Issue Sept Oct15
When Gilberto Uribe came to the United States, he initially set out to expand his family’s heavy vehicle parts distribution business, not create his own. The family needed someone who could coordinate American suppliers and funnel the parts back to Colombia. But by 1980, the office had found its own success and branched off into an independent company, Costex Corp.
Today, Costex distributes and manufactures replacement parts for heavy-duty diesel engines and heavy equipment to more than 130 countries and has offices in Miami, Dallas, China and Brazil. Costex sells to dealerships, machine shops and end users and its parts are used by the construction, marine, logging and mining industries. The more than 50,000 specialized components Costex provides include braking, hydraulics, engine components, power trains, fuel injectors, cooling systems, undercarriage, filters and more.
The company develops agreements with suppliers to only sell to Costex and in exchange provides the manufacturers with quality parameters for production. Those agreements and ample space – 350,000 square feet in Miami and 50,000 square feet in Dallas – enables Costex to keep a large amount of inventory and meet its goal of same-day shipping.
Serving the worldwide heavy vehicle parts market requires a globally oriented and knowledgeable staff. Costex’s sales team is knowledgeable in a multitude of languages and can communicate with customers from most any country, according to Marketing Director Melissa Uribe, Gilberto Uribe’s daughter.
A key part of its reputation is the ability to turn orders around and ship them out the same day. Costex knows that speed is important to its customers. To make the ordering process more efficient, Costex allows customers to see pictures, prices and availability at any time through the company’s e-commerce system.
Building On Success
Like all successful companies, Costex is always thinking about how to reduce cost, become more efficient and enhance its operations. To accomplish those goals, the company has enlisted its staff in its continuous improvement program. “We constantly are motivating employees to speak out,” Uribe says. Every month, Costex honors staff members who suggest ideas, and regularly hosts barbecues for the groups that implement the most continuous improvement proposals.
That inventive spirit can be found in Costex’s leadership, as well. In the late 1990s, Costex was struggling to provide the high-quality gaskets its customers required. “We couldn’t find suppliers who used the right gasket material for the right application,” Uribe explains. In 1999, Costex tackled the problem by manufacturing its own gaskets for heavy-duty diesel engines. The company can now produce 5,000 gasket components in less than two days.
The same advancements in technology that have allowed Costex to dip into manufacturing have also emboldened some of its suppliers to do the same. “We try to differentiate ourselves to our customers with the marketing, quality and warranty,” Uribe says.

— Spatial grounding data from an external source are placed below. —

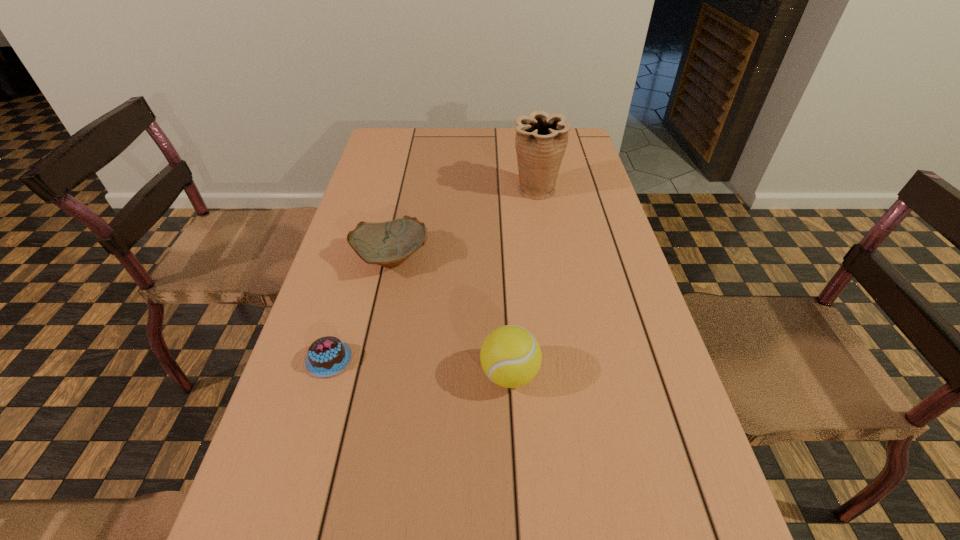 The height and width of the screenshot is (540, 960). I want to click on empty space that is in between the shortest object and the tennis ball, so click(x=420, y=367).

Identify the location of vacant area between the third tallest object and the urn. (464, 225).

Image resolution: width=960 pixels, height=540 pixels. Identify the location of free area in between the chocolate cake and the pottery. (360, 309).

This screenshot has width=960, height=540. I want to click on free space between the shortest object and the pottery, so click(360, 309).

I want to click on free space between the chocolate cake and the tennis ball, so click(420, 367).

The width and height of the screenshot is (960, 540). Identify the location of unoccupied area between the second farthest object and the farthest object. (464, 225).

Locate an element on the screen. Image resolution: width=960 pixels, height=540 pixels. vacant region between the second shortest object and the shortest object is located at coordinates (360, 309).

Where is `free spot between the farthest object and the tennis ball`? The height and width of the screenshot is (540, 960). free spot between the farthest object and the tennis ball is located at coordinates (522, 282).

This screenshot has height=540, width=960. What are the coordinates of `object that is the third closest to the third nearest object` in the screenshot? It's located at (541, 139).

Locate which object ranks second in proximity to the chocolate cake. Please provide its 2D coordinates. Your answer should be formatted as a tuple, i.e. [(x, y)], where the tuple contains the x and y coordinates of a point satisfying the conditions above.

[(510, 356)] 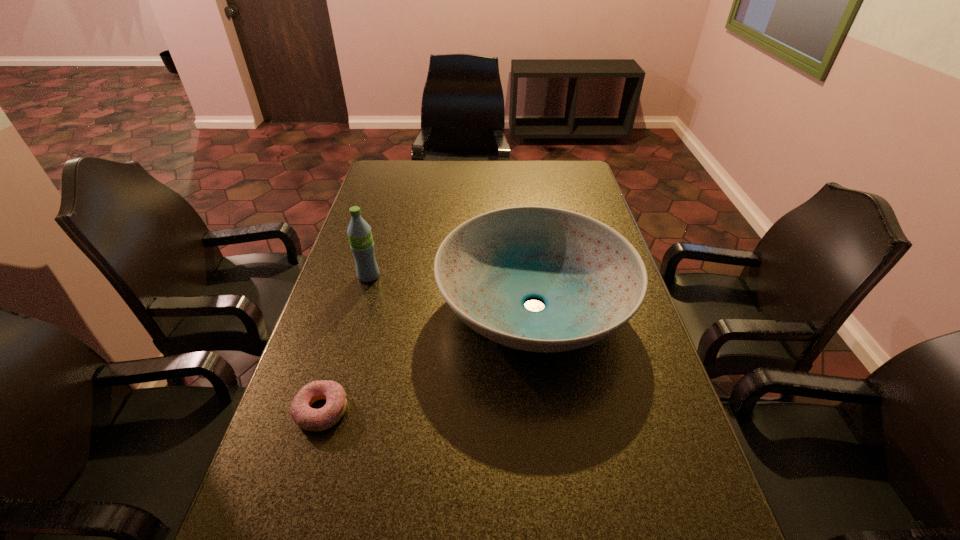 I want to click on the tallest object, so click(359, 232).

Locate an element on the screen. Image resolution: width=960 pixels, height=540 pixels. dish is located at coordinates (592, 280).

The width and height of the screenshot is (960, 540). Identify the location of the rightmost object. (592, 280).

Locate an element on the screen. the shortest object is located at coordinates (310, 419).

Where is `the nearest object`? The image size is (960, 540). the nearest object is located at coordinates (310, 419).

Where is `free space located on the front of the tallest object`? This screenshot has height=540, width=960. free space located on the front of the tallest object is located at coordinates (346, 356).

I want to click on vacant space located on the left of the second shortest object, so [x=370, y=306].

The height and width of the screenshot is (540, 960). What are the coordinates of `vacant space located on the front of the shortest object` in the screenshot? It's located at (289, 515).

This screenshot has width=960, height=540. I want to click on water bottle that is at the left edge, so click(x=359, y=232).

Where is `doughnut positioned at the left edge`? The height and width of the screenshot is (540, 960). doughnut positioned at the left edge is located at coordinates (310, 419). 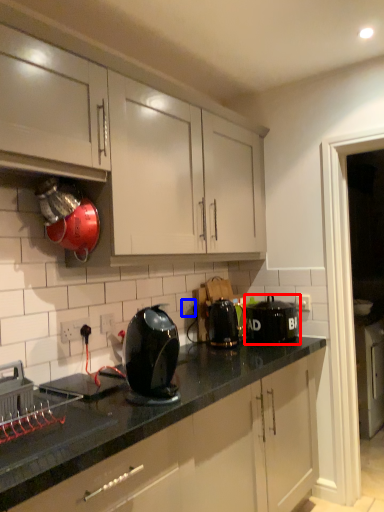 Question: Among these objects, which one is farthest to the camera, kitchen appliance (highlighted by a red box) or electric outlet (highlighted by a blue box)?

Choices:
 (A) kitchen appliance
 (B) electric outlet

Answer: (B) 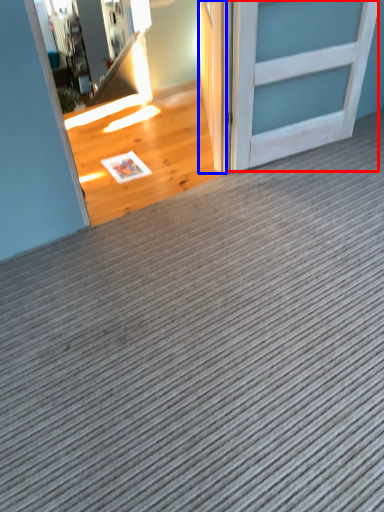 Question: Which of the following is the farthest to the observer, door (highlighted by a red box) or door (highlighted by a blue box)?

Choices:
 (A) door
 (B) door

Answer: (B) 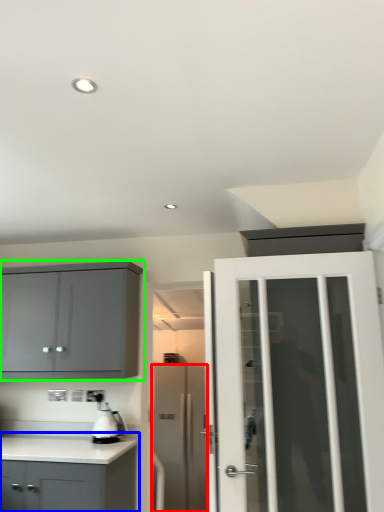 Question: Which object is positioned closest to door (highlighted by a red box)? Select from cabinetry (highlighted by a blue box) and cabinetry (highlighted by a green box).

Choices:
 (A) cabinetry
 (B) cabinetry

Answer: (A) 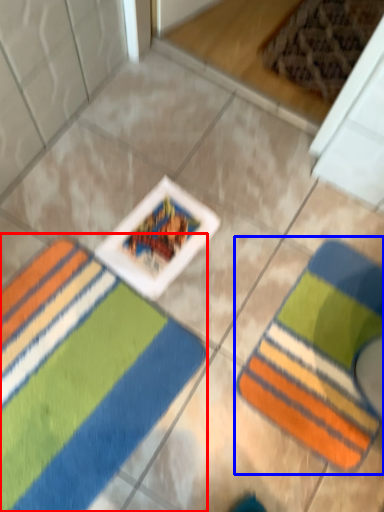 Question: Which of the following is the closest to the observer, towel (highlighted by a red box) or towel (highlighted by a blue box)?

Choices:
 (A) towel
 (B) towel

Answer: (A) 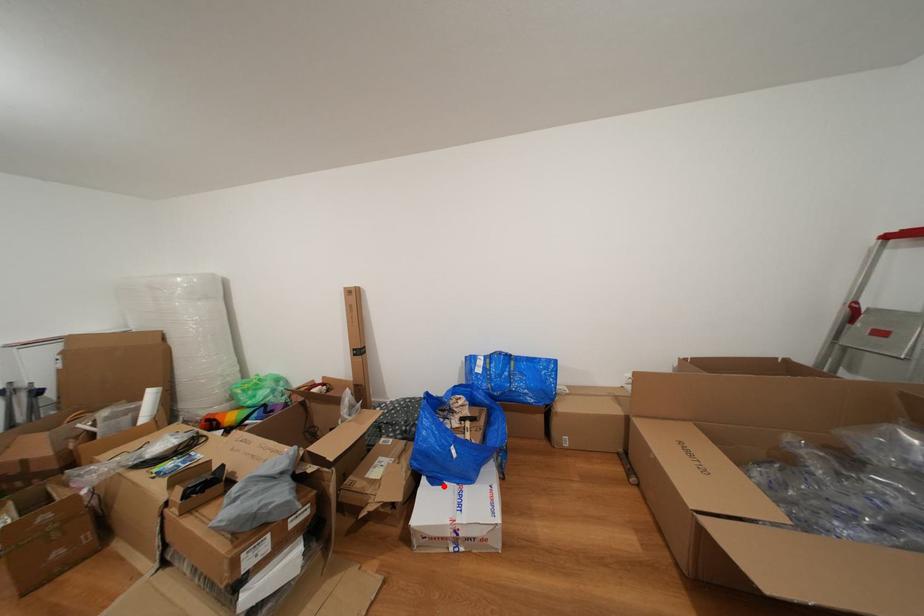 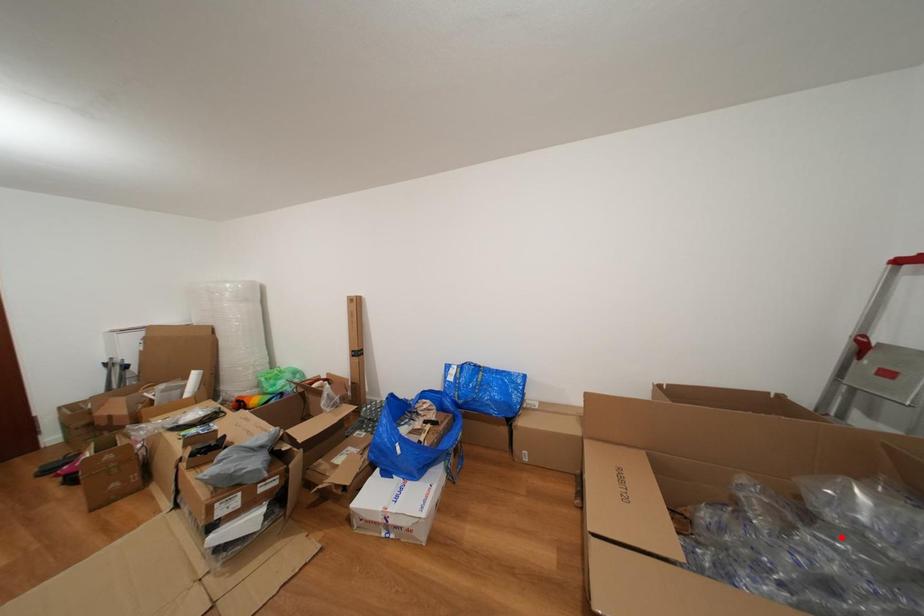 I am providing you with two images of the same scene from different viewpoints. A red point is marked on the first image and another point is marked on the second image. Does the point marked in image1 correspond to the same location as the one in image2?

No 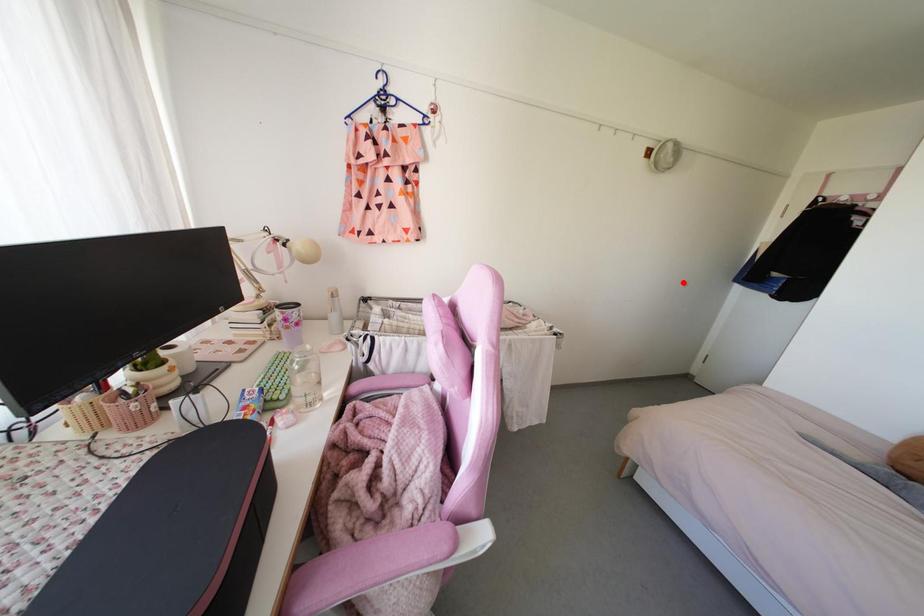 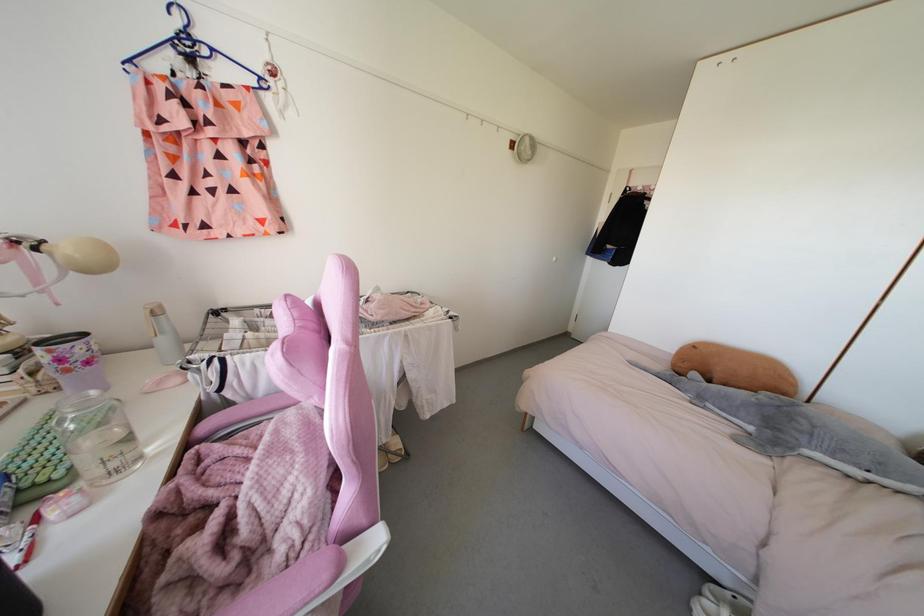 Locate, in the second image, the point that corresponds to the highlighted location in the first image.

(553, 257)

Costex continues to build on its strengths and in 2011 invested in an 180,000-square-foot, two-building facility for quality control, receiving and purchasing. Putting those departments together allowed staff to check the quality of components immediately upon delivery and be more efficient in shipping products to customers. But Costex wants to do even better and is planning to build a 400,000-square-foot facility that will consolidate its Miami operations – which are now spread between five buildings. Uribe says the plan would add dock space, make the warehousing process more efficient and create more potential for growth. “We’re looking forward to that because it’s going to create a stronger impression of our group,” she explains.
The plans for a new headquarters facility coincide with Costex’s desire to reach new markets. Although replacement parts for use on Caterpillar heavy equipment and diesel engines remain the strength of Costex’s business, the company wants to grow its Komatsu parts business and Uribe says it could branch out into other heavy vehicle manufacturers, such as Volvo. Alongside those new markets, the company wants to increase its footprint by sending more sales people around the world. “We grow with our distributors,” Uribe says.